The present scenario is such that the capital markets are not performing
well; in fact, they are reflective of the performance of ill-governed
corporations. Various scams, which have become a constant part of
the capital market, are the result of such malfunctioning. Thus
there arises a need for beneficent governance.
A number of reports and codes on the subject have already been published
and are being implemented internationally; notable among these are
the Cadbury committee report, the Green Bury committee report, the
OECD code on corporate governance and the Blue Ribbon committee
on corporate governance in the United States.
In the present scenario, the focus on corporate governance and related
issues is an inevitable outcome of a process which leads firms to
increasingly shift to financial markets as the pre-eminent source
for capital.
A large part of the recommendations are mandatory and are intended
to be implemented by the listed companies wherein disclosures have
to be made in a phased manner. The intention behind these disclosures
in the annual report is to give a broad picture to the shareholders.

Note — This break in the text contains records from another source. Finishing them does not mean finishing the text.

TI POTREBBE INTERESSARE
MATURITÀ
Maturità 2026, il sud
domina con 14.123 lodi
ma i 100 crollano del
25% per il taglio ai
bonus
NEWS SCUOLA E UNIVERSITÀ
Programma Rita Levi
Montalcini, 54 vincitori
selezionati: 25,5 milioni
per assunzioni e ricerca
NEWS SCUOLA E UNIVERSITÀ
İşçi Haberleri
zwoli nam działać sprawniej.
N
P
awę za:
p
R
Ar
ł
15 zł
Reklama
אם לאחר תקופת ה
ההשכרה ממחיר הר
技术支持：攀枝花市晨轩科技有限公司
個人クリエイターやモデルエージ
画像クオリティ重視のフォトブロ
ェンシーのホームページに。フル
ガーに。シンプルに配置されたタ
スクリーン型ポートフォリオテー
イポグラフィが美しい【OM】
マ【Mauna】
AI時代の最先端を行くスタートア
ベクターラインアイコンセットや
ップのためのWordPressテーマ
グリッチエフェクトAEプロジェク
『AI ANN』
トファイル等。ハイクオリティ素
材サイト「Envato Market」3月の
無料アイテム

The composition of the board of directors must be such as to facilitate
its independent functioning. Earlier, the board consisted of representatives
of the promoters of the company. The other directors were chosen
amongst them thus losing the essence of independence. As per the
recommendations of the Kumarmangalam Committee, the boards would
now comprise the executive and non-executive directors and independent
directors being part of the non-executive directors, thus emphasising
on true independence. The composition is important as it determines
the ability of the board to collectively provide leadership and
to ensure that no individual or group is able to dominate.

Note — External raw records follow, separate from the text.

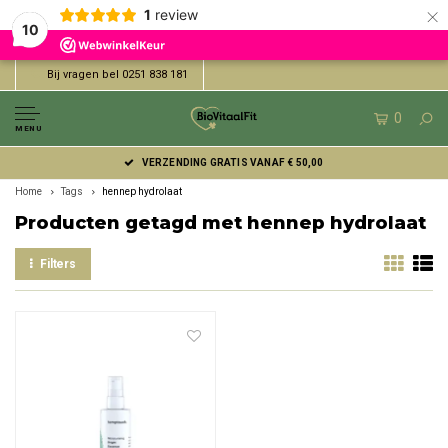
×
1
review
10
Bij vragen bel 0251 838 181
0
MENU
VERZENDING GRATIS VANAF € 50,00
Home
Tags
hennep hydrolaat
Producten getagd met hennep hydrolaat
Filters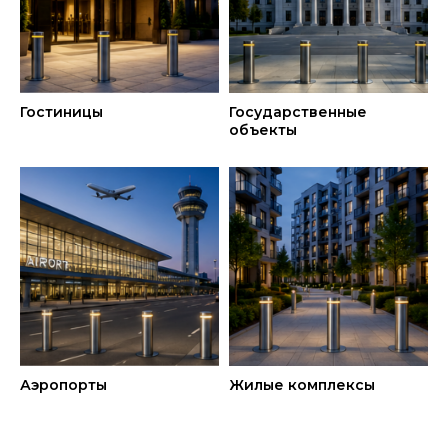
Гостиницы
Государственные
объекты
Аэропорты
Жилые комплексы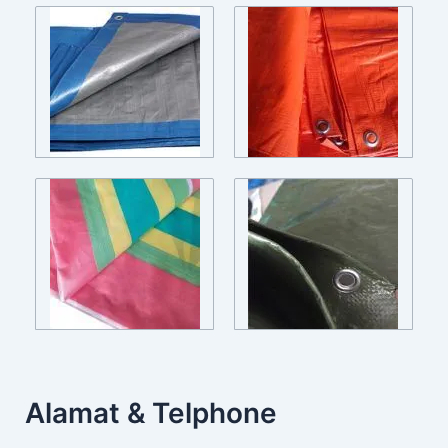
Alamat & Telphone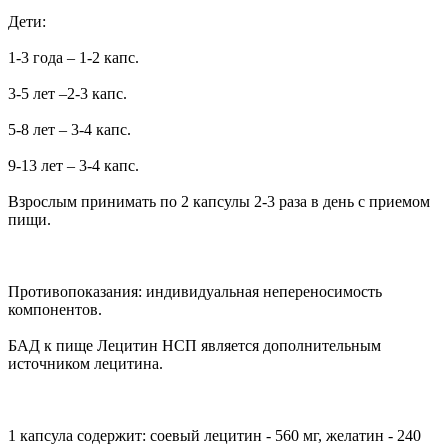
Дети:
1-3 года – 1-2 капс.
3-5 лет –2-3 капс.
5-8 лет – 3-4 капс.
9-13 лет – 3-4 капс.
Взрослым принимать по 2 капсулы 2-3 раза в день с приемом
пищи.
Противопоказания: индивидуальная непереносимость
компонентов.
БАД к пище Лецитин НСП является дополнительным
источником лецитина.
1 капсула содержит: соевый лецитин - 560 мг, желатин - 240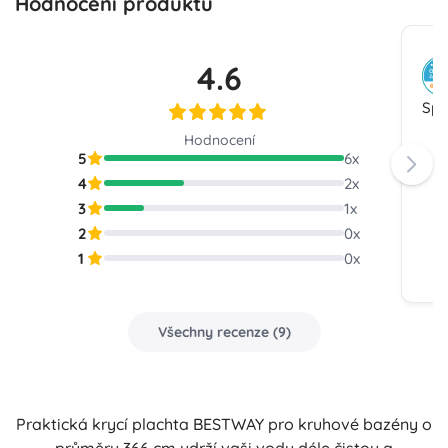
Hodnocení produktu
4.6
Spo
Hodnocení
5
6
x
4
2
x
3
1
x
2
0
x
1
0
x
Všechny recenze
(
9
)
Praktická krycí plachta BESTWAY pro kruhové bazény o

As per the directions of the Securities and Exchange Board of India
(Sebi), the stock exchanges have amended their listing agreements.
Clause 49 of the listing agreement as per the recommendations states
that the board of the company should have an optimum combination
of executive and non-executive directors with not less than 50 per
cent comprising non-executive directors.
The number of independent directors would depend on whether the
chairman is executive or non-executive. In case of a non-executive
chairman, at least one-third of the board should comprise independent
directors and in case of an executive chairman, at least half the
board should comprise independent directors. Clause 49, as amended
after the recommendations of the Kumarmangalam Committee report
now defines independent directors as those who apart from receiving
director’s remuneration do not have any material pecuniary relationship
or transactions with the company, its promoters, its management
or its subsidiaries which in the judgment of the board may affect
their independence of judgement.
The committee has also recommended that the board should have an
optimum combination of executive and non-executive directors with
50 per cent of the board comprising of the non-executive directors.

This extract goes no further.